Oito atores em palco: Álvaro Correia, Ana Água, Inês Vaz, José Miguel Vitorino, Mónica Calle, Rute Cardoso, Tiago Vieira e a própria Mónica Garnel. O espectáculo inicia-se com um longo compasso de dança, acompanhado de música ao vivo, a cargo de Sofia Vitória. “Beber champanhe do copo, beber champanhe da garrafa. Não há tempo a perder. Dois dias de cada vez. Experiências únicas, um prazer sem igual”, cantam em coro, para celebrarem um estilo de vida. “Nós somos a fina-flor, a existência delicada, o diamante talhado”, dizem em coro. No centro está um casal,  Eduardo e Judi, que se tratam um ao outro por “pai” e “mãe”.

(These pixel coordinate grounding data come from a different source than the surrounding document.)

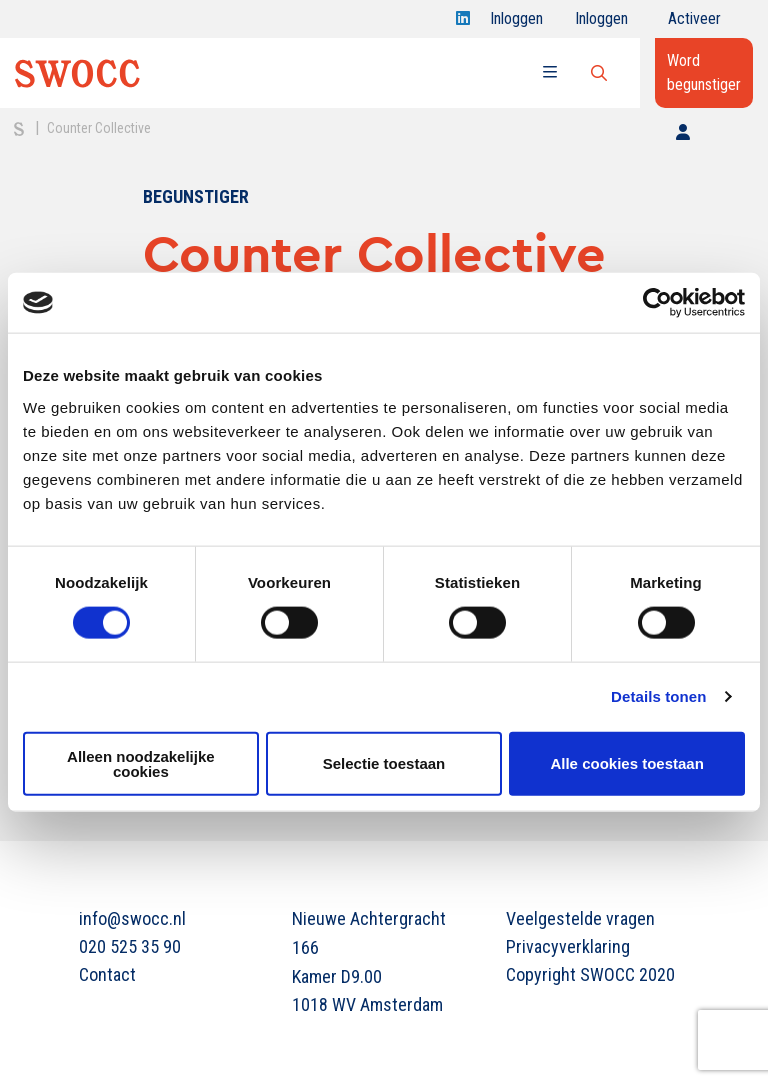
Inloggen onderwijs (605, 23)
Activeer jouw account (694, 23)
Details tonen (658, 696)
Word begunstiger (704, 72)
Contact (107, 974)
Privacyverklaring (568, 946)
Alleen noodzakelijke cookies (141, 763)
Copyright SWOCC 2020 (590, 974)
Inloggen (516, 23)
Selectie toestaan (384, 763)
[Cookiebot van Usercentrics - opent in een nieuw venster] (657, 303)
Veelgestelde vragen (580, 918)
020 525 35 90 (130, 946)
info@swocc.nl (132, 918)
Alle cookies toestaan (626, 763)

Uma fotografia de Vitorino Coragem serve de cartaz da peça e mostra o universo sinistro que estava na mente da encenadora

“The Swimming Pool Party” é um texto de Ricardo Neves-Neves, escrito a pedido de Mónica Garnel. Leitora habitual das aventuras de Miss Marple, a encenadora partiu do romance Anúncio de um Crime, em que uma notícia de jornal pede aos habitantes de uma aldeia para estarem numa certa casa, a certa hora, para assistirem a um homicídio.

Trata-se da segunda colaboração entre os dois criadores. Em 2012, Mónica Garnel criou o monólogo “Sem Título – Carvão Sobre Tela”, com texto de Miguel Castro Caldas, que implicava acolher diariamente um convidado com quem contracenava de improviso. Um desses convidados foi Ricardo Neves-Neves. Depois, em 2015, na Casa Conveniente, a encenadora montou “Drive-In”, com textos inéditos de Dulce Maria Cardoso, José Miguel Vitorino e René Vidal, Luís Mário Lopes, Miguel Castro Caldas e Ricardo Neves-Neves.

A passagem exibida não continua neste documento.